At Mallinckrodt’s upcoming May shareholder meeting, Mercy Investment Services and co-filers will ask the board to:

“…report to shareholders by December 31, 2019 on the governance measures Mallinckrodt has implemented since 2012 to more effectively monitor and manage financial and reputational risks related to the opioid crisis in the United States (U.S.), given Mallinckrodt’s sale of opioid medications and active pharmaceutical ingredients in opioid medications, including whether Mallinckrodt has assigned responsibility for such monitoring to the Board or one or more Board committees, revised senior executive compensation metrics or policies, adopted or changed mechanisms for obtaining input from stakeholders, or altered policies or processes regarding company lobbying activities.”

Mallinckrodt–maker of generic opioid drug Oxycodone–faces two other opioid-related governance resolutions on its May ballot. The board recommends a “for” vote on the lobbying disclosure resolution, a rarity for the proxy process. In 2017, the company agreed to pay $35 million to settle government allegations that it failed to report suspicious drug orders.

The number of resolutions slated to be voted on doesn’t reflect the full scale of the effort by shareholders. They are also making headway through direct engagement with company managements, according to the 2019 Proxy Preview report published by shareholder advocacy group As You Sow. (The report can be downloaded here.)

Since the start of the 2019 proxy season, in 22 of the cases where IOA coalition investors asked for either a board risk report or misconduct clawback disclosure, the company agreed to the measures without having to go to a vote.

Illinois Treasurer Michael Frerichs, whose office oversees investments totaling around $30 billion, withdrew a 2019 resolution filed at CVS Health asking for disclosure of a broad range of governance responses to opioid-related risks. This followed a successful engagement by the treasurer’s office and IOA members that led to the publication of a stand-alone report on CVS board’s role in overseeing the company’s Opioid Action Plan as well as new web pages describing a companywide strategy in place for addressing prescription abuses. Max Dulberger, director of corporate engagement & investment operations for the treasurer’s office, notes that the Illinois State Treasurer’s Office, as part of IOA’s collective efforts, plans to continue dialogue with this and other investee companies as a fiduciary whose constituents are affected financially and many other ways by this unfolding crisis.

With the proxy process under threat from lobby groups backed by industry trade associations, investors’ use of shareholder resolutions to address the investment risks related to the opioid crisis stands as a reminder of the crucial role of shareholder advocacy and proxy voting in channeling investor market vigilance and providing a framework for constructive dialogue about strategies for addressing investment risks.
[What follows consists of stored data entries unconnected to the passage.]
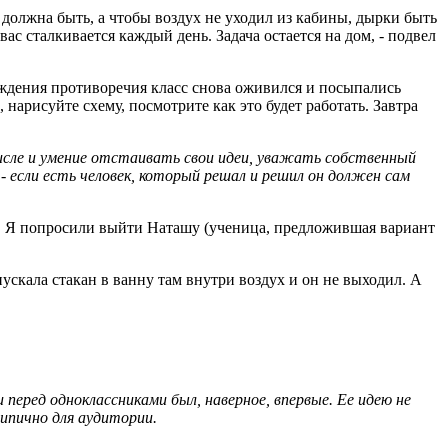
 должна быть, а чтобы воздух не уходил из кабины, дырки быть
ас сталкивается каждый день. Задача остается на дом, - подвел
ждения противоречия класс снова оживился и посыпались
 нарисуйте схему, посмотрите как это будет работать. Завтра
числе и умение отстаивать свои идеи, уважать собственный
- если есть человек, который решал и решил он должен сам
е). Я попросили выйти Наташу (ученица, предложившая вариант
опускала стакан в ванну там внутри воздух и он не выходил. А
 перед одноклассниками был, наверное, впервые. Ее идею не
ипично для аудитории.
[1] JNJ’s resolution was voted on Thursday, 25 April, and on Friday, 26 April, the company posted the results of the vote on its 2019 AGM. Forty-six percent of shareholders supported the shareholder-sponsored request for annual disclosure of whether, and why, incentive compensation was recouped from, or was required to be forfeited by, any senior executive. This raises the average level of support for opioid-related resolutions over the past two seasons to 36% from 35% over 13 resolutions voted so far.